Leading the list of devicemakers is Warsaw, Ind.-based Zimmer, which gave $17.4 million, followed by Minneapolis-based Medtronic, which gave $13 million. Medtronic competitor Boston Scientific gave $8.8 million.

Competition among devicemakers has been intense, and the companies have been pursuing mergers and acquisitions and new contract models with providers, which view high-cost supplies as an area to cut costs. Zimmer, which makes orthopedic reconstructive, spinal and trauma devices, dental implants and related surgical products, is pursuing a $13.35 billion acquisition of competing orthopedic manufacturer Biomet. Medtronic announced plans to buy surgical supplier Covidien for $42.9 billion as the sector continues to consolidate.

The data were published on the Open Payments website, which was required by the Physician Payments Sunshine Act, a provision of the Patient Protection and Affordable Care.

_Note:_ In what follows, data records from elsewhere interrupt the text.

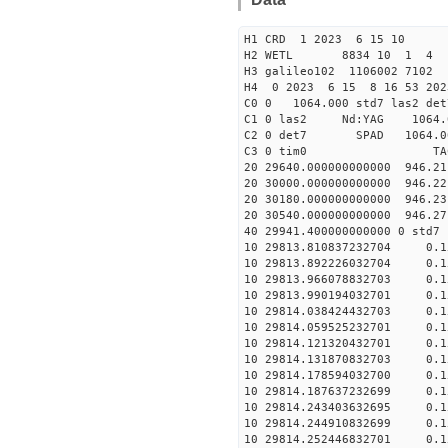
H1 CRD 1 2023 6 15 10
H2 WETL 8834 10 1 4
H3 galileo102 1106002 7102
H4 0 2023 6 15 8 16 53 202
C0 0 1064.000 std7 las2 
C1 0 las2 Nd:YAG 10
C2 0 det7 SPAD 1064.00
C3 0 tim0 TA
20 29640.000000000000 946.2
20 30000.000000000000 946.2
20 30180.000000000000 946.2
20 30540.000000000000 946.2
40 29941.400000000000 
10 29813.810837232704 0.1
10 29813.892226032704 0.1
10 29813.966078832703 0.1
10 29813.990194032701 0.1
10 29814.038424432703 0.1
10 29814.059525232701 0.1
10 29814.121320432701 0.1
10 29814.131870832703 0.1
10 29814.178594032700 0.1
10 29814.187637232699 0.1
10 29814.243403632695 0.1
10 29814.244910832699 0.1
10 29814.252446832701 0.1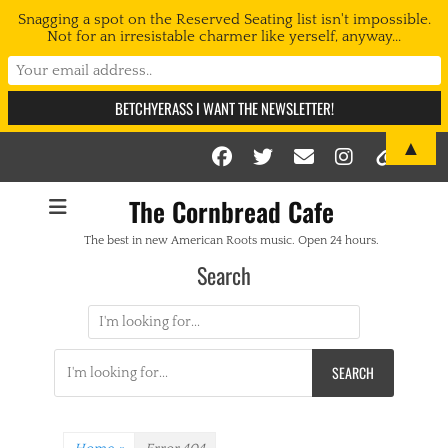
Snagging a spot on the Reserved Seating list isn't impossible.
Not for an irresistable charmer like yerself, anyway...
▲
Facebook
Twitter
Email
Instag
Link
The Cornbread Cafe
The best in new American Roots music. Open 24 hours.
Search
Search
for:
Search
for: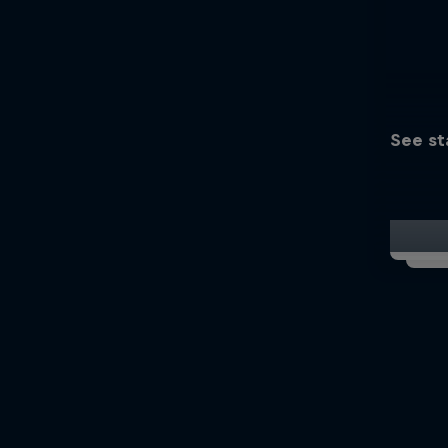
See st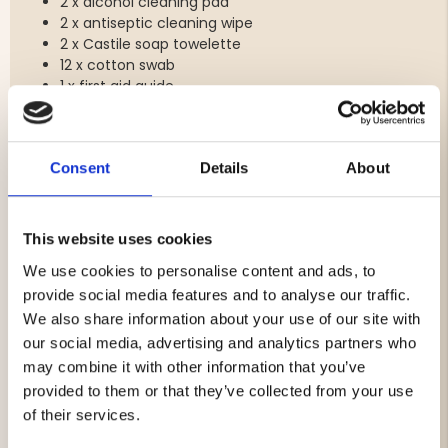
2 x alcohol cleaning pad
2 x antiseptic cleaning wipe
2 x Castile soap towelette
12 x cotton swab
1 x first aid guide
1 x Gauze roll 50 mm 4 m
1 x Instant Cold Pack
1 x medical tape 12.5 mm 4.5 m
Consent
Details
About
2 x protective glove
2 x safety pins
1 x scissors
1 x sterile abdominal pad 228 x 127 mm
This website uses cookies
1 x sterile adhesive bandage 60 x 70 mm
We use cookies to personalise content and ads, to
1 x sterile adhesive bandage 70 x 100 mm
1 x sterile gauze pad 100 x 100 mm, 8 layers
provide social media features and to analyse our traffic.
2 x sterile gauze pad 75 x 75 mm, 8 ply
We also share information about your use of our site with
our social media, advertising and analytics partners who
may combine it with other information that you’ve
provided to them or that they’ve collected from your use
Brand
of their services.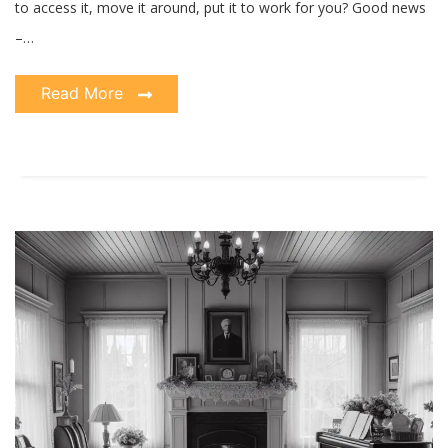
to access it, move it around, put it to work for you? Good news
–…
Read More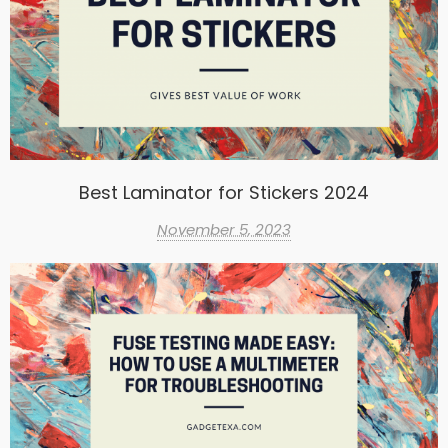
Best Laminator for Stickers 2024
November 5, 2023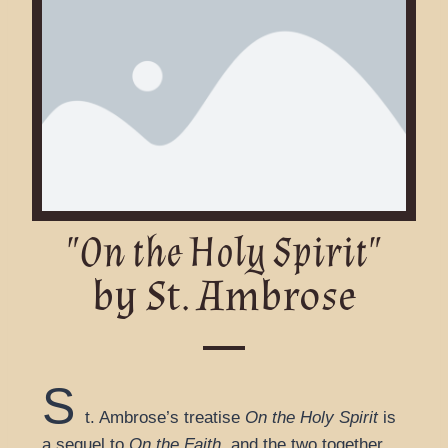
"On the Holy Spirit"
by St. Ambrose
S
t. Ambrose’s treatise
On the Holy Spirit
is
a sequel to
On the Faith
, and the two together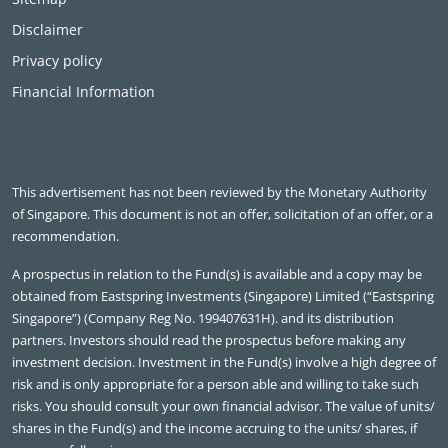
Disclaimer
Privacy policy
Financial Information
This advertisement has not been reviewed by the Monetary Authority
of Singapore. This document is not an offer, solicitation of an offer, or a
recommendation.
A prospectus in relation to the Fund(s) is available and a copy may be
obtained from Eastspring Investments (Singapore) Limited (“Eastspring
Singapore”) (Company Reg No. 199407631H). and its distribution
partners. Investors should read the prospectus before making any
investment decision. Investment in the Fund(s) involve a high degree of
risk and is only appropriate for a person able and willing to take such
risks. You should consult your own financial advisor. The value of units/
shares in the Fund(s) and the income accruing to the units/ shares, if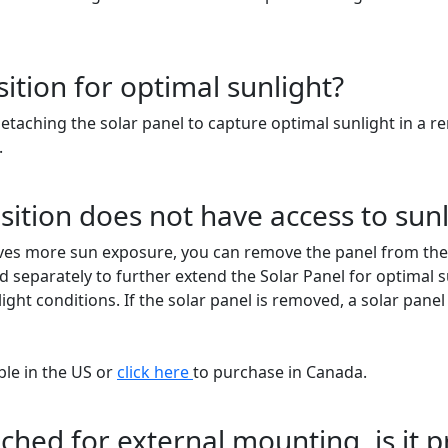
sition for optimal sunlight?
detaching the solar panel to capture optimal sunlight in a
.
ition does not have access to sunl
ives more sun exposure, you can remove the panel from the h
separately to further extend the Solar Panel for optimal sun
ight conditions. If the solar panel is removed, a solar pan
ble in the US or
click here
to purchase in Canada.
etached for external mounting, is it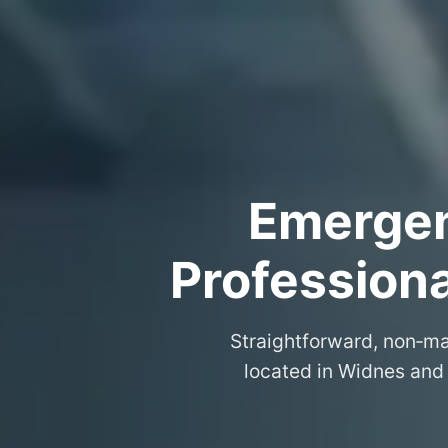
Emergenc
Professiona
Straightforward, non‑ma
located in Widnes and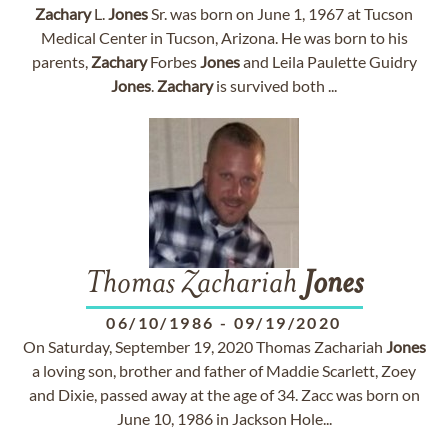
Zachary
L.
Jones
Sr. was born on June 1, 1967 at Tucson
Medical Center in Tucson, Arizona. He was born to his
parents,
Zachary
Forbes
Jones
and Leila Paulette Guidry
Jones
.
Zachary
is survived both ...
Thomas Zachariah
Jones
06/10/1986
-
09/19/2020
On Saturday, September 19, 2020 Thomas Zachariah
Jones
a loving son, brother and father of Maddie Scarlett, Zoey
and Dixie, passed away at the age of 34. Zacc was born on
June 10, 1986 in Jackson Hole...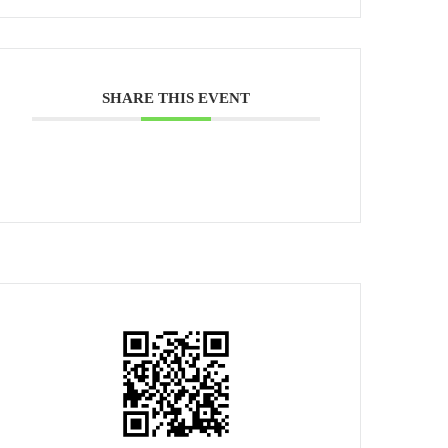
SHARE THIS EVENT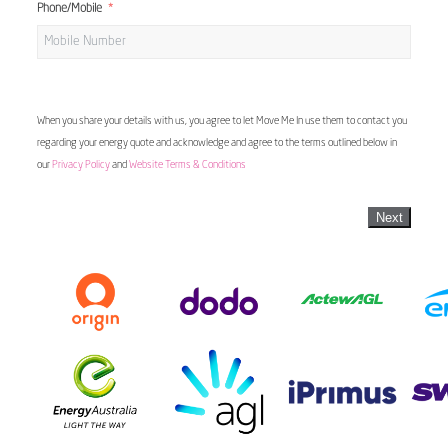
Phone/Mobile
When you share your details with us, you agree to let Move Me In use them to contact you
regarding your energy quote and acknowledge and agree to the terms outlined below in
our
Privacy Policy
and
Website Terms & Conditions
Next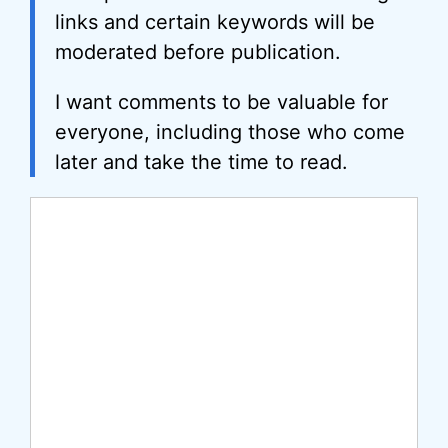
links and certain keywords will be
moderated before publication.
I want comments to be valuable for
everyone, including those who come
later and take the time to read.
Comment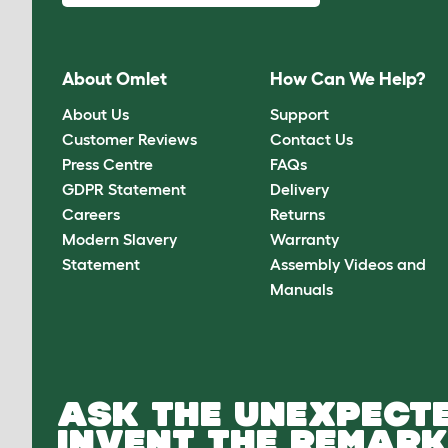
About Omlet
How Can We Help?
About Us
Support
Customer Reviews
Contact Us
Press Centre
FAQs
GDPR Statement
Delivery
Careers
Returns
Modern Slavery
Warranty
Statement
Assembly Videos and
Manuals
ASK THE UNEXPECTE
INVENT THE REMARK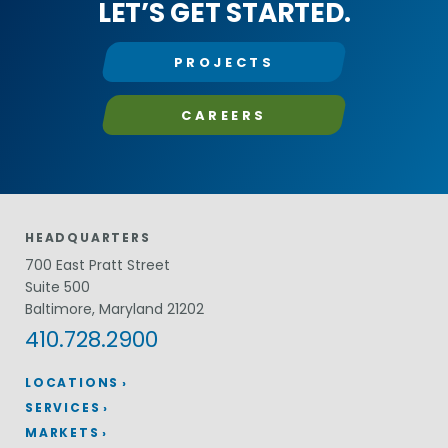
LET’S GET STARTED.
PROJECTS
CAREERS
HEADQUARTERS
700 East Pratt Street
Suite 500
Baltimore, Maryland 21202
410.728.2900
LOCATIONS
SERVICES
MARKETS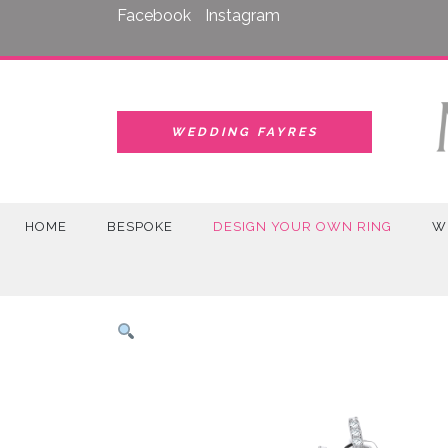
Skip
Facebook
Instagram
to
content
WEDDING FAYRES
HOME
BESPOKE
DESIGN YOUR OWN RING
W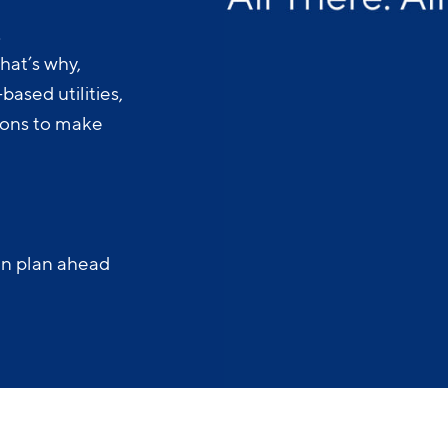
.
hat’s why,
ased utilities,
-ons to make
an plan ahead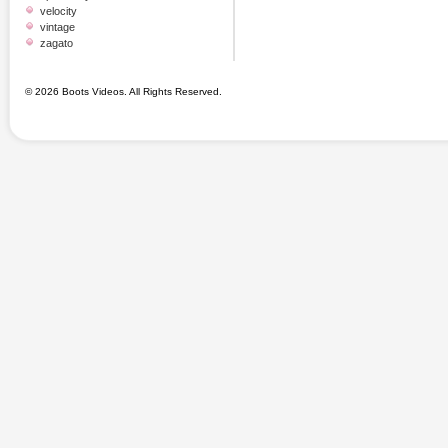
velocity
vintage
zagato
© 2026 Boots Videos. All Rights Reserved.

*Zimmer recently purchased Biomet:  the only manufacturer that provided patients a warranty on product. 
*Medtronics will  avoid paying U.S. taxes, as it employed ‘inversion’ to acquire a foreign company and claim that as its corporate headquarters. 
*see FiDA post on Salazar v Boston Scientific Obtryx surgical mesh 73M verdict:  the company executives were aware of the irreversible, permanent, catastrophic harm and the MSDS stating that pp mesh product should not be implanted in humans and did not inform the implanting surgeons and patients.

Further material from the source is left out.